We've had all kinds of different opinions on what our puppy is since we picked her up. She's about 4 months right now and right around 20 pounds, adding 2-3 pounds a week. 

Her coat is shortish, but softer than most of the German Shepherds I've interacted with. Her snout seems a little shorter than a pure GSD, and her ears are extremely floppy (though pointy like a GSD). She also has a set of dew claws on her hind legs. Her tail is very long, and her ears are bent in half and never raise fully.

The vet thinks she's probably a german shepherd + great pyrenees mix (she's got the dew claws and a white stripe on the top of her snout, and on the end of her tail), but I'm thinking she looks more like a german shepherd + golden retriever mix.

Here are some random photos of her that are pretty recent. Sorry for the bad quality, my phone stinks:

https://picasaweb.google.com/snagglepants/Izzy?authuser=0&feat=directlink

You can see the stripe on her snout really well on the first photo of that album. You can also see what I mean by the ears being bent. Her underside and tail are on display in the later photos of her sprawled out and snoring like a bum.

Any ideas would be appreciated. In the end, it doesn't really matter to us, but we're pretty curious to hear what others think.


----------



## JakodaCD OA (May 14, 2000)

if she were great pyrenees I'd think she'd be alot bigger..I'd think some type of terrier cross..whatever she is , she is REALLY CUTE!


----------



## Snagglepants (Jul 18, 2011)

JakodaCD OA said:


> if she were great pyrenees I'd think she'd be alot bigger..I'd think some type of terrier cross..whatever she is , she is REALLY CUTE!


Yeah, when we first took her to the vet just after 3 months, he was telling us she was going to get pretty massive pretty quick, but it hasn't happened so far. Thinking she'll more be in the 40-50 lbs range.

Terrier cross? I haven't heard that suggested yet. What did you see that made you think terrier?


----------



## Freestep (May 1, 2011)

I'd say terrier mix, too... and to be honest, I don't see much GSD in there, but she's cute as the dickens.


----------



## Stosh (Jun 26, 2010)

My first guess is terrier too


----------



## Snagglepants (Jul 18, 2011)

Freestep said:


> I'd say terrier mix, too... and to be honest, I don't see much GSD in there, but she's cute as the dickens.


Any idea what kinds of terrier? What kind of traits are leading to the terrier? More curious than anything, I'm not very good at this.

Also, I was almost sure she was at least some part GSD, given her black/brown coat and the pointed (though in her case, bent/floppy) ears.

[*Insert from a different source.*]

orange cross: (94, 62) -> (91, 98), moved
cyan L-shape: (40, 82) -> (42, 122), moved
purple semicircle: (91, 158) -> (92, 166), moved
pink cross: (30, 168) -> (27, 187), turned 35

Is this potentially the case, or does it look unlikely?

And just for peace of mind, none of this makes me like Izzy any less, I'd just love to know what kind of little terror we're raising


----------



## JakodaCD OA (May 14, 2000)

I think it's her face/head that reminds me of some type of terrier


----------



## Snagglepants (Jul 18, 2011)

JakodaCD OA said:


> I think it's her face/head that reminds me of some type of terrier


It's definitely not dominantly GSD. Snout isn't as pointy.

I found this Googling around that has some of the same markings as her (her eyebrows in particular): Best of Both Worlds up for Adoption! - South Florida Miniature Pinscher Play Group (Hallandale, FL) - Meetup

But that's another mix, so that doesn't help much.


----------



## Snagglepants (Jul 18, 2011)

Sorry for replying to myself, but this has some similarities in markings, ears, and even coat:

Photo: black and brown Jack Russel Terrier dog © biglama #19041997

Here's another:

Stock Photography of Little brown with black Jack Russel standing in the grass... csp6369451 - Search Stock Photos, Pictures, Images, and Photo Clip Art

Both are Black/Brown Jack Russels, which I didn't even know existed. But she's a lot taller than even the full-grown terriers at 4 months, and her bone structure is slightly different in the face and rear.


----------



## DaveRichards (Jul 18, 2011)

First thing I thought was a JRT/GSD cross.


----------



## Freestep (May 1, 2011)

She looks just like a Rat Terrier in the face, to me. Could be a mix with GSD but I'm not really seeing any GSD traits. Possibly Aussie?


----------